Our analysis of preganglionic neurons in the spinal cord is in general agreement with studies in the rat39, 46 and Siberian hamster,44 which all report the stellate ganglion as a major contribution to the sympathetic innervation of the iBAT. However, our data highlight the regional distribution of PRV labeling within the stellate ganglion and the lack of PRV labeling in the dorsal pole. Furthermore, we clarify that thoracic ganglia from the stellate until T5 significantly contribute to iBAT innervation, with scattered PRV labeling in T6/T7 and no contribution was observed below T8 chain ganglia, contrary to a report by Nguyen et al.44 We also clarified that the prevertebral celiac ganglion did not innervate iBAT, which has been recently suggested as the main innervation site of adipose tissue.47 Our study is also the first to investigate systematically the anatomical extent of preganglionic iBAT innervating neurons in the IML (levels T2–T6).

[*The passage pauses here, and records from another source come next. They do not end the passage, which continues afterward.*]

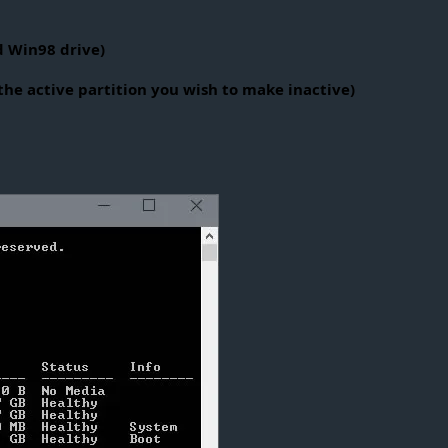
d Win98 drive)
he active partition you wish to make inactive)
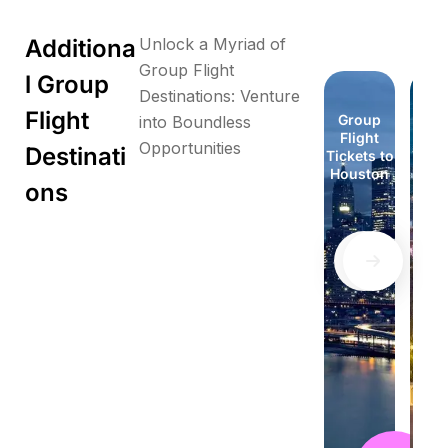
Additiona
Unlock a Myriad of
Group Flight
l Group
Destinations: Venture
Flight
Group
Group
Group
Group
Group
Group
Group
Gr
into Boundless
Flight
Flight
Flight
Flight
Flight
Flight
Flight
Fli
Opportunities
Destinati
Tickets to
Tickets to
Tickets to
Tickets to
Tickets to
Tickets to
Tickets to
Ticke
Florida
Honolulu
London
London
Houston
Houston
Idaho
Id
ons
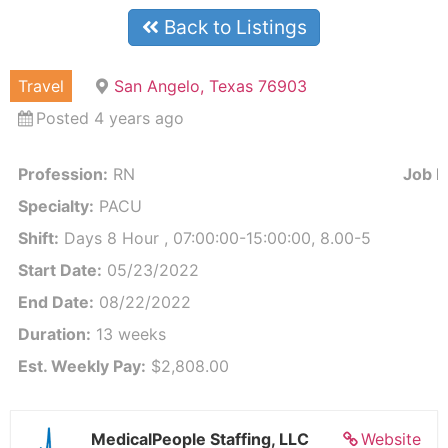
Back to Listings
Travel
San Angelo, Texas 76903
Posted 4 years ago
Profession:
RN
Job Id
Specialty:
PACU
Shift:
Days 8 Hour , 07:00:00-15:00:00, 8.00-5
Start Date:
05/23/2022
End Date:
08/22/2022
Duration:
13 weeks
Est. Weekly Pay:
$2,808.00
MedicalPeople Staffing, LLC
Website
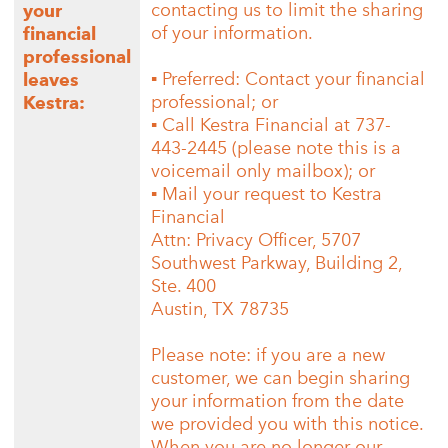
contacting us to limit the sharing
your
of your information.
financial
professional
▪ Preferred: Contact your financial
leaves
professional; or
Kestra:
▪ Call Kestra Financial at 737-
443-2445 (please note this is a
voicemail only mailbox); or
▪ Mail your request to Kestra
Financial
Attn: Privacy Officer, 5707
Southwest Parkway, Building 2,
Ste. 400
Austin, TX 78735
Please note: if you are a new
customer, we can begin sharing
your information from the date
we provided you with this notice.
When you are no longer our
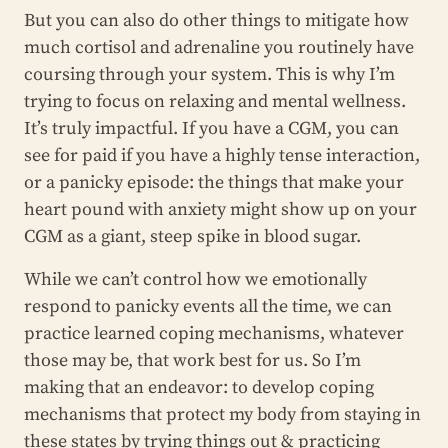
But you can also do other things to mitigate how
much cortisol and adrenaline you routinely have
coursing through your system. This is why I’m
trying to focus on relaxing and mental wellness.
It’s truly impactful. If you have a CGM, you can
see for paid if you have a highly tense interaction,
or a panicky episode: the things that make your
heart pound with anxiety might show up on your
CGM as a giant, steep spike in blood sugar.
While we can’t control how we emotionally
respond to panicky events all the time, we can
practice learned coping mechanisms, whatever
those may be, that work best for us. So I’m
making that an endeavor: to develop coping
mechanisms that protect my body from staying in
these states by trying things out & practicing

Our study demonstrates the usefulness and points out some caveats of genetically altered mouse models for the analysis of ANS functional anatomy that should be very helpful for other studies. The TH‐IRES‐Cre knock‐in and the transgenic Dbh‐Cre mice were both useful reporter driver in the SNS, while the transgenic TH‐Cre mouse resulted only in sporadic cell bodies with reporter expression throughout the thoracic chain ganglia, which requires consideration when choosing Cre‐driver lines for studies in peripheral sympathetic nerves. However, with appropriate Cre‐driver lines, the red fluorescent signal in the reporter mice was strong enough to guide dissection of any component of the SNS in fresh or formalin perfused preparations under a fluorescent stereomicroscope. Other methods that have been used in the past are IP injections of Fluoro‐Gold^TM,48 which label all neurons of the peripheral nervous system (sympathetic, parasympathetic, and sensory) in rats and mice,48, 49 but genetic approaches hold promise for a better distinction of sympathetic, parasympathetic, sensory, and enteric nervous system components and do not require dissection under harmful UV light.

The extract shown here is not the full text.